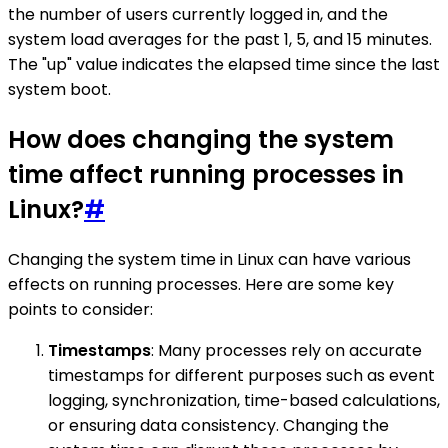
the number of users currently logged in, and the
system load averages for the past 1, 5, and 15 minutes.
The "up" value indicates the elapsed time since the last
system boot.
How does changing the system
time affect running processes in
Linux?
#
Changing the system time in Linux can have various
effects on running processes. Here are some key
points to consider:
Timestamps
: Many processes rely on accurate
timestamps for different purposes such as event
logging, synchronization, time-based calculations,
or ensuring data consistency. Changing the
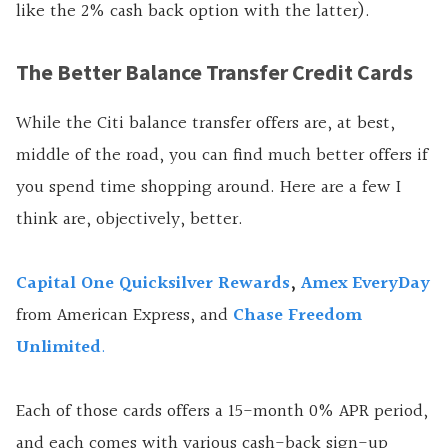
like the 2% cash back option with the latter).
The Better Balance Transfer Credit Cards
While the Citi balance transfer offers are, at best,
middle of the road, you can find much better offers if
you spend time shopping around. Here are a few I
think are, objectively, better.
Capital One Quicksilver Rewards
,
Amex EveryDay
from American Express, and
Chase Freedom
Unlimited
.
Each of those cards offers a 15-month 0% APR period,
and each comes with various cash-back sign-up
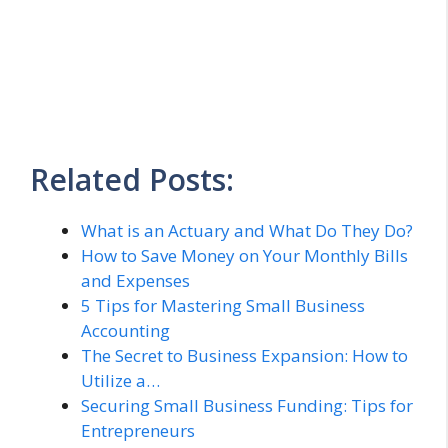
Related Posts:
What is an Actuary and What Do They Do?
How to Save Money on Your Monthly Bills
and Expenses
5 Tips for Mastering Small Business
Accounting
The Secret to Business Expansion: How to
Utilize a…
Securing Small Business Funding: Tips for
Entrepreneurs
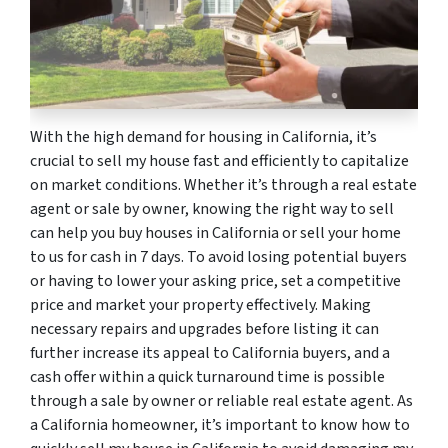
With the high demand for housing in California, it’s
crucial to sell my house fast and efficiently to capitalize
on market conditions. Whether it’s through a real estate
agent or sale by owner, knowing the right way to sell
can help you buy houses in California or sell your home
to us for cash in 7 days. To avoid losing potential buyers
or having to lower your asking price, set a competitive
price and market your property effectively. Making
necessary repairs and upgrades before listing it can
further increase its appeal to California buyers, and a
cash offer within a quick turnaround time is possible
through a sale by owner or reliable real estate agent. As
a California homeowner, it’s important to know how to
------------------------------------------------
### Description of the task
Your answer must be an exact copy of the records above, with no pictures included.

### Reply to the task
the number of users currently logged in, and the
system load averages for the past 1, 5, and 15 minutes.
The "up" value indicates the elapsed time since the last
system boot.
How does changing the system
time affect running processes in
Linux?
#
Changing the system time in Linux can have various
effects on running processes. Here are some key
points to consider:
Timestamps
: Many processes rely on accurate
timestamps for different purposes such as event
logging, synchronization, time-based calculations,
or ensuring data consistency. Changing the
like the 2% cash back option with the latter).
The Better Balance Transfer Credit Cards
While the Citi balance transfer offers are, at best,
middle of the road, you can find much better offers if
you spend time shopping around. Here are a few I
think are, objectively, better.
Capital One Quicksilver Rewards
,
Amex EveryDay
from American Express, and
Chase Freedom
Unlimited
.
Each of those cards offers a 15-month 0% APR period,
and each comes with various cash-back sign-up
Related Posts:
What is an Actuary and What Do They Do?
How to Save Money on Your Monthly Bills
and Expenses
5 Tips for Mastering Small Business
Accounting
The Secret to Business Expansion: How to
Utilize a…
Securing Small Business Funding: Tips for
Entrepreneurs
With the high demand for housing in California, it’s
crucial to sell my house fast and efficiently to capitalize
on market conditions. Whether it’s through a real estate
agent or sale by owner, knowing the right way to sell
can help you buy houses in California or sell your home
to us for cash in 7 days. To avoid losing potential buyers
or having to lower your asking price, set a competitive
price and market your property effectively. Making
necessary repairs and upgrades before listing it can
further increase its appeal to California buyers, and a
cash offer within a quick turnaround time is possible
through a sale by owner or reliable real estate agent. As
a California homeowner, it’s important to know how to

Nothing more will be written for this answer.